National University of Defense Technology, Changsha.
IEEE Trans Vis Comput Graph. 2013 Nov;19(11):1885-94. doi: 10.1109/TVCG.2013.15.
Feature matching is a challenging problem at the heart of numerous computer graphics and computer vision applications. We present the SuperMatching algorithm for finding correspondences between two sets of features. It does so by considering triples or higher order tuples of points, going beyond the pointwise and pairwise approaches typically used. SuperMatching is formulated using a supersymmetric tensor representing an affinity metric that takes into account feature similarity and geometric constraints between features: Feature matching is cast as a higher order graph matching problem. SuperMatching takes advantage of supersymmetry to devise an efficient sampling strategy to estimate the affinity tensor, as well as to store the estimated tensor compactly. Matching is performed by an efficient higher order power iteration approach that takes advantage of this compact representation. Experiments on both synthetic and real data show that SuperMatching provides more accurate feature matching than other state-of-the-art approaches for a wide range of 2D and 3D features, with competitive computational cost.

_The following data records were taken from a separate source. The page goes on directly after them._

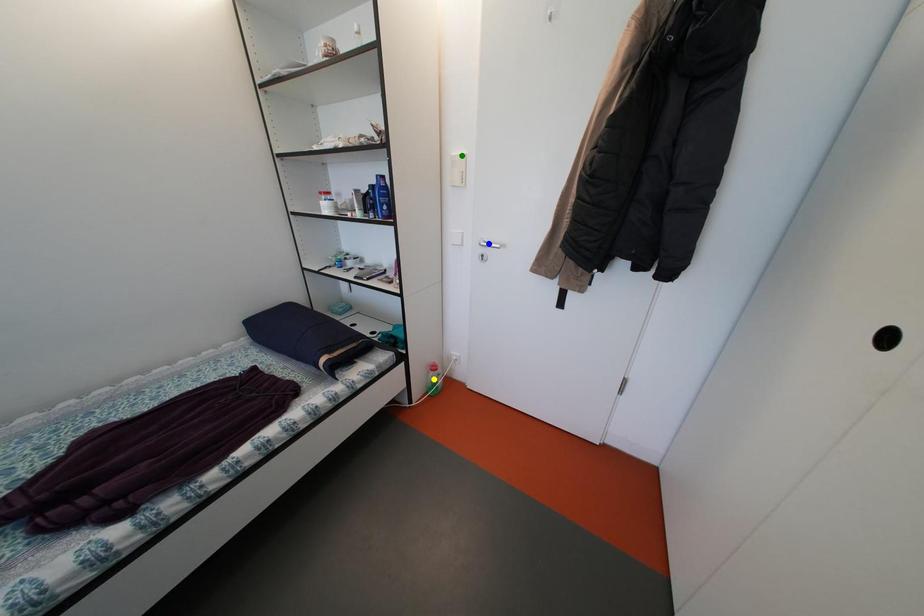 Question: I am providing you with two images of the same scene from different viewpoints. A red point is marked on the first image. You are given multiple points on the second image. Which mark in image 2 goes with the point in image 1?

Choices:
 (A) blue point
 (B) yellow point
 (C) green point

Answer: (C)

特征匹配是众多计算机图形学和计算机视觉应用的核心难题。我们提出了 SuperMatching 算法,用于在两组特征之间寻找对应关系。它通过考虑三点或更高阶点元组来实现这一点,超越了通常使用的逐点和成对方法。SuperMatching 使用表示相似性度量的超对称张量进行公式化,该张量考虑了特征之间的特征相似性和几何约束:特征匹配被表述为高阶图匹配问题。SuperMatching 利用超对称性来设计一种有效的采样策略来估计相似性张量,并紧凑地存储估计的张量。匹配是通过一种高效的高阶幂迭代方法来完成的,该方法利用了这种紧凑的表示。在合成和真实数据上的实验表明,SuperMatching 比其他最先进的方法提供了更准确的特征匹配,适用于广泛的 2D 和 3D 特征,具有竞争力的计算成本。